Berkman and Goldman were the masterminds and principal actors behind the failed plot to assassinate industrialist Henry Clay Frick during the incredibly bloody steelworkers strike of 1892; they hoped that this act would incite the masses to rise up against the capitalist system. The plot failed miserably. They did not kill Frick, and the workers did not rise up in support. Worse, Berkman was eventually convicted for his role in the assassination attempt and sentenced to over 20 years in prison.
In 1893, Goldman spoke to a large crowd outside Union Square, where she uttered her famous quote: “Well then, demonstrate before the palaces of the rich; demand work. If they do not give you work, demand bread. If they deny you both, take bread.” Shortly thereafter, she was arrested and convicted of inciting a riot, and sentenced to 10 months in jail, to be served at New York City’s Blackwell’s Island. However, thanks to a very sympathetic profile published by famed journalist Nellie Bly, Goldman was greeted by thousands of enthusiastic fans upon her release, and was inundated with requests for public speaking engagements.
Her influence and notoriety only grew over the years. She was accused of having a role in the assassination of President McKinley because the actual assassin claimed to have been “inspired” by a speech of hers. In a controversial break from her anarchist comrades, she refused to condemn the assassin and was christened “the high priestess of anarchy” in the press. However, her intense level of activism was wearing her down both mentally and physically.

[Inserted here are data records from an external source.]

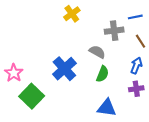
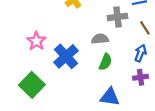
gray semicircle: (97, 52) -> (100, 39), turned -35
pink star: (14, 73) -> (36, 41), moved

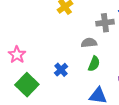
pink star: (36, 41) -> (17, 55), moved
blue cross: (66, 56) -> (61, 70), moved, size x0.6

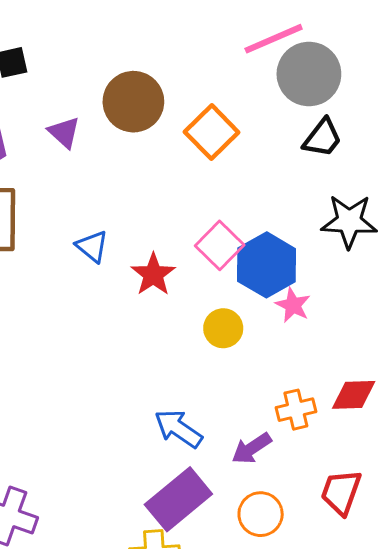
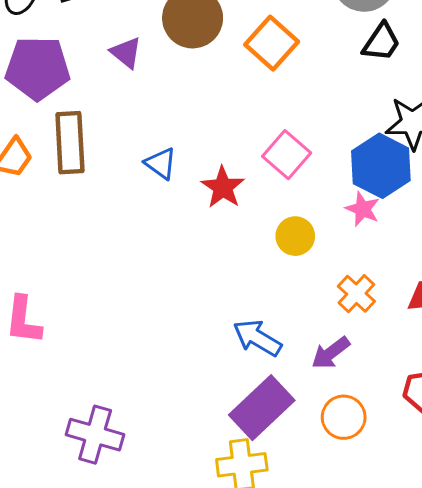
blue hexagon: (267, 265) -> (381, 166), moved
orange cross: (296, 410) -> (356, 294), moved, turned -30

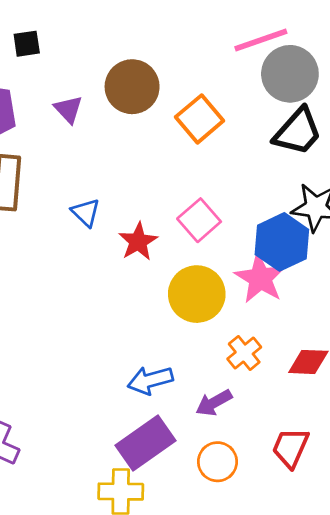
black trapezoid: (381, 42) -> (298, 132), size x1.4
pink star: (363, 209) -> (260, 278), size x1.6
yellow circle: (295, 236) -> (197, 294), size x1.6
blue arrow: (257, 338) -> (150, 380), turned -54

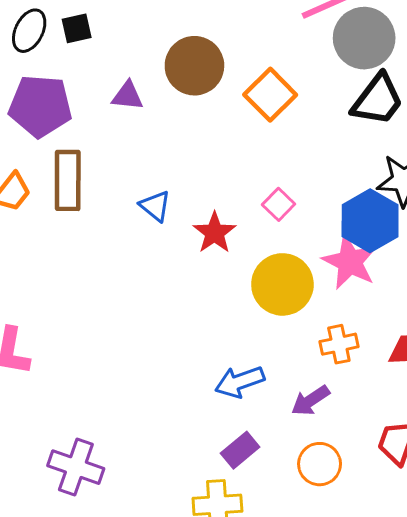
purple triangle: (68, 109) -> (128, 96), turned -36
pink square: (199, 220) -> (279, 204), size x0.7
orange cross: (244, 353) -> (339, 344), turned 32
purple rectangle: (146, 443) -> (240, 450), size x0.6

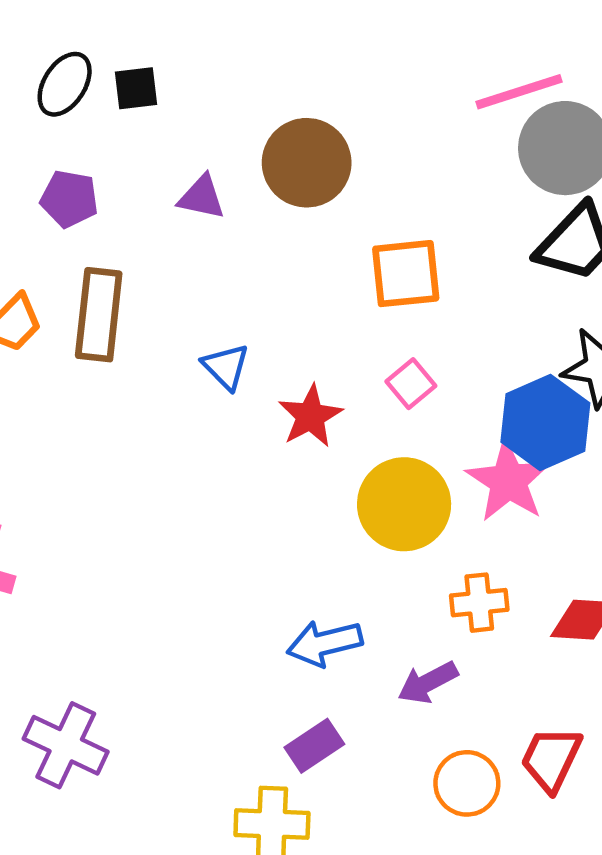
orange square: (270, 95) -> (406, 274), moved, turned 33
purple pentagon: (40, 106) -> (69, 199), size x0.6
orange circle: (320, 464) -> (467, 783), moved

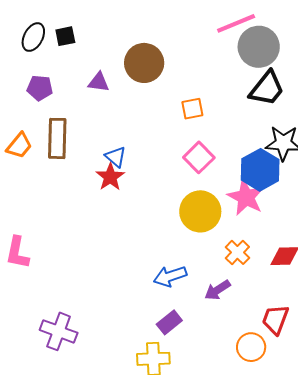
orange square: (406, 274) -> (192, 109), size x0.7
pink square: (411, 384) -> (199, 157), size x1.4
red star: (310, 416) -> (110, 177), moved
orange cross: (479, 603) -> (237, 252), turned -35
orange circle: (467, 783) -> (251, 347), moved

In 1906, she founded Mother Earth magazine in an attempt to slow down her pace. Mother Earth reprinted selections from famous writers in addition to original works on issues such as birth control, anarchism, atheism, labor unions and politics in general. Goldman and Berkman – who was still in prison – continued writing, touring and speaking for many years on a variety of issues. They were vocal opponents of the US’s entry into WWI, and started an anti-conscription organization to protest the draft. The authorities did not look kindly on this, and when their offices were raided and found to contain what was labeled as anarchist propaganda, they were both put in prison again. After their release in 1919, both Goldman and Berkman were deported to Russia under the auspices of the Anarchist Exclusion Act of 1918.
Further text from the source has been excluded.